Superoxide anion (O₂^−∙) production is decreased in Hv1^−/− BMC. O₂^−∙ secretion was measured by using the cytochrome c reduction assay in intact BMC isolated from wt/wt (+/+, filled symbols) or RRN293/RRN293 (−/−, open symbols) B5 mice in the absence (black circles) or presence of 200 nM PMA (blue triangles) or 200 nM PMA + 10 μM DPI (red squares). (A) Time course of O₂^−∙ production after vehicle or PMA addition at t = 0 min in intact BMC. O₂^−∙ production after 10-min incubation (37 °C) in the presence of 200 nM PMA was 9.93 ± 1.24 nmol/10⁶ cells (+/+) and 3.60 ± 0.18 nmol/10⁶ cells (−/−); mean ± SEM, n = 4 mice per genotype). (B) The rates of PMA-stimulated O₂^−∙ production in intact BMC between 1 and 3 min after PMA addition were: +/+, 1.39 ± 0.23 nmol/min per 10⁶ cells;−/−, 0.47 ± 0.04 nmol/min per 10⁶ cells; mean ± SEM, n = 4 (solid lines). Data and symbols are as shown in A. (C) Time course of O₂^−∙ production after vehicle or AA (100 μM) addition at t = 0 min in a representative pair of wt/wt and RRN293/RRN293 littermate BMC sonicates assayed in parallel. (Inset) Time course of O₂^−∙ production after vehicle or PMA addition at t = 0 min in intact BMC before sonication. Data are expressed as nmol O₂^−∙/min per 10⁶ cells. Open and filled symbols are as in A. (D) Western blot showing p22^phox expression in lysates prepared from nontransfected COS-7, COS-phox, or HL-60 cells (lanes 1–3) or BMC isolated from 2 pairs of RRN293/RRN293 (−/−, lanes 5 and 6) or wt/wt (+/+, lanes 7 and 8) mouse littermates.
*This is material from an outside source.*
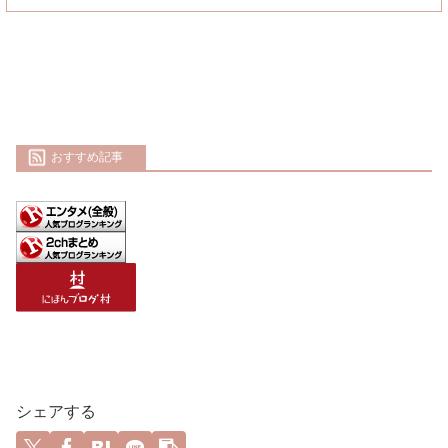
おすすめ記事
シェアする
In contrast to intact cells, O₂^−∙ production was not different in a broken-cell preparation made from either wt/wt or Hv1^−/− BMC (Fig. 3C). Consistent with the idea that Hv1 is required for charge compensation and H⁺ efflux in intact cells but is irrelevant in membrane fragments that do not experience changes in voltage or pH gradients after NADPH oxidase activation. In addition, we observed similar levels of p22^phox expression in wt/wt and Hv1^−/− BMC microsomes (Fig. 3D). Together, these results suggest that attenuated O₂^−∙ production in Hv1^−/− cells is unlikely to result from a decrease in the activity or expression of NADPH oxidase complex components per se. Although our data do not rule out the possibility that other gene products or ion transport pathways also contribute to charge compensation during the phagocyte respiratory burst, they suggest that Hv1 is likely to play a central role in electrical and H⁺ gradient homeostasis that is required for optimal NADPH oxidase activity under physiological conditions in mouse granulocytes (12, 25–32).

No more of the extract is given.